But I still don't really buy this I mean we're talking ppb or less with a lot of these elements, thats really less than a seasonal fluctuation in a water supply.

I really can't say much more since I've moved to a TMG+Flourish Fe cocktail over concerns about iron. I was concerned about the level of other stuff I needed to add to get adequate iron levels to my plant, so I'm not using the Flourish line exclusively anymore.

Jeff


----------



## jerseyjay (Jan 25, 2004)

Just to follow up on Flourish Trace addition with real example. 

I have 75G african cichlid tank with Anubias sp., Cryptocoryne sp. and Microsorum pteropus and do weekly or every other week ~30% water changes. My plants are very healthy with addition on trace elements through water changes. No fertilizer is provided. :idea:


----------



## gpodio (Feb 4, 2004)

Just like Jay's tank, my 90 gallon low light tank relies on water changes for trace elements in the water plus some Flourish tabs in the substrate. A high light tank on the other hand will require more than what tap water can provide.
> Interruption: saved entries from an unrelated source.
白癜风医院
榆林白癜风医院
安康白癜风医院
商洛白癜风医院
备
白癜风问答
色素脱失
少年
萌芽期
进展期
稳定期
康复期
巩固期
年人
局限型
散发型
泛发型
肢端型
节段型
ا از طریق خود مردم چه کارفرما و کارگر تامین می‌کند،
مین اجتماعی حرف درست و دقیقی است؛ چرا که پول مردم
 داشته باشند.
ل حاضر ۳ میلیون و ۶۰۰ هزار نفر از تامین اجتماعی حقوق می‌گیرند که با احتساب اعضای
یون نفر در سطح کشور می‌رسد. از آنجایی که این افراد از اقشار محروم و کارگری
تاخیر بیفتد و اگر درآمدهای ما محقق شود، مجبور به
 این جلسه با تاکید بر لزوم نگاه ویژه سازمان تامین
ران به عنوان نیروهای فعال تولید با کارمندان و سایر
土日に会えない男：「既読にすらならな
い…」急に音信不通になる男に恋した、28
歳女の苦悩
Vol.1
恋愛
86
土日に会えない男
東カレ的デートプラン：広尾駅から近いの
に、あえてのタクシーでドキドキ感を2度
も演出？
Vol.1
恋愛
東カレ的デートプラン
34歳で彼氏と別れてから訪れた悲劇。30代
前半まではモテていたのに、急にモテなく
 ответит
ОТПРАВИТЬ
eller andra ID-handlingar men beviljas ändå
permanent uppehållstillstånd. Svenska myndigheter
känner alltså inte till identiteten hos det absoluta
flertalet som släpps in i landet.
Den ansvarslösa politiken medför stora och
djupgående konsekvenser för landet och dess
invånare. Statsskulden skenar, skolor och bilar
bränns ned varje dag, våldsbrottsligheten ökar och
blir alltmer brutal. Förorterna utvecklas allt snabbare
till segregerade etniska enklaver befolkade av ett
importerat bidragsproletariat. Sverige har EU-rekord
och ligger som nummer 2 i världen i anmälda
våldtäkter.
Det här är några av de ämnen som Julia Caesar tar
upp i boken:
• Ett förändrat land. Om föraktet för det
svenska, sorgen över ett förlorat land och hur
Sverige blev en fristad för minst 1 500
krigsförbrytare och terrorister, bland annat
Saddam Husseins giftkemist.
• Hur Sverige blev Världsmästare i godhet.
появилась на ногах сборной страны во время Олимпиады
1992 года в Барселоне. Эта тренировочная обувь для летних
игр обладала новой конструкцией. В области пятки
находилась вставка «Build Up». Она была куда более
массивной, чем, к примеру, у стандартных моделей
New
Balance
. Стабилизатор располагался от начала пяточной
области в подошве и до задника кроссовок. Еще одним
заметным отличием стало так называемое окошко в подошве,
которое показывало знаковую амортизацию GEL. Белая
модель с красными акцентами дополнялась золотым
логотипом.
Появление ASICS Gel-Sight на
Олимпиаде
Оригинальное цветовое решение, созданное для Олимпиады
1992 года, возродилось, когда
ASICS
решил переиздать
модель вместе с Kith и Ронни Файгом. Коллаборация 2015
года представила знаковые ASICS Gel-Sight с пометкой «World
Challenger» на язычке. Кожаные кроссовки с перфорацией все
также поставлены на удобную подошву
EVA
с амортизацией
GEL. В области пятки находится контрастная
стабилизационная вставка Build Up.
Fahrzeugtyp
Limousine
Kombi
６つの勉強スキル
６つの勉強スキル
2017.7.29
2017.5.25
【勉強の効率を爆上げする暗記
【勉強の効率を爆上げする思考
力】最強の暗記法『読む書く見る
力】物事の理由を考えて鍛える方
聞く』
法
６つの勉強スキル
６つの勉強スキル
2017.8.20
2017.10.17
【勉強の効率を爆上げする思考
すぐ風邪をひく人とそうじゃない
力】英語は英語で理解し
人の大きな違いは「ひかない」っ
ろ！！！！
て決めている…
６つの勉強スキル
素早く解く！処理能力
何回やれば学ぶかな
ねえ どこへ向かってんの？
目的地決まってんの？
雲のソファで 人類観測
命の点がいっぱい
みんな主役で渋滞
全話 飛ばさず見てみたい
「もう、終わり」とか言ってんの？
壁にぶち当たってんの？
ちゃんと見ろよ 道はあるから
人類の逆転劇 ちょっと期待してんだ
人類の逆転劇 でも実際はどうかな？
I think I'd much rather see a Flourish without iron than Flourish Trace, in my case I have plenty of iron and have to watch my Flourish dosing to avoid excessive FE levels which always give me an increase in durt and green spot algae.

If you look closely at the numbers however, F. Trace has very small amounts of traces, only zink and copper are present in a comparable amount, which is actually somewhat scary... Perhaps it's just a zink supplement... :wink: 

Giancarlo Podio


----------